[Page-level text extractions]
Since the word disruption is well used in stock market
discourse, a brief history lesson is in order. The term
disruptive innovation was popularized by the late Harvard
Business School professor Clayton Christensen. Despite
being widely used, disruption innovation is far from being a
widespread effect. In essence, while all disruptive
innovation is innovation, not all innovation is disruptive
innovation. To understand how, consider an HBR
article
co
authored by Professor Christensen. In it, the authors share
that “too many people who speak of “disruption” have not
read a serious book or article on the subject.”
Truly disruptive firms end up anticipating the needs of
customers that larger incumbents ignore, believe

---

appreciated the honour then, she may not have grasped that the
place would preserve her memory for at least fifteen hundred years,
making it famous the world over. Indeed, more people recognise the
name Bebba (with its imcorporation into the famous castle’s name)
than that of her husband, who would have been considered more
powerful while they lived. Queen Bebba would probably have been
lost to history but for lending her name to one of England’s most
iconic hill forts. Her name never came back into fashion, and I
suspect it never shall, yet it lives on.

--

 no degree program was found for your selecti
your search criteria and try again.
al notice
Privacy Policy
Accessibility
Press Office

Requirement: Report each line of the data in which "history" occurs.

Reply to the task:
discourse, a brief history lesson is in order. The term
lost to history but for lending her name to one of England’s most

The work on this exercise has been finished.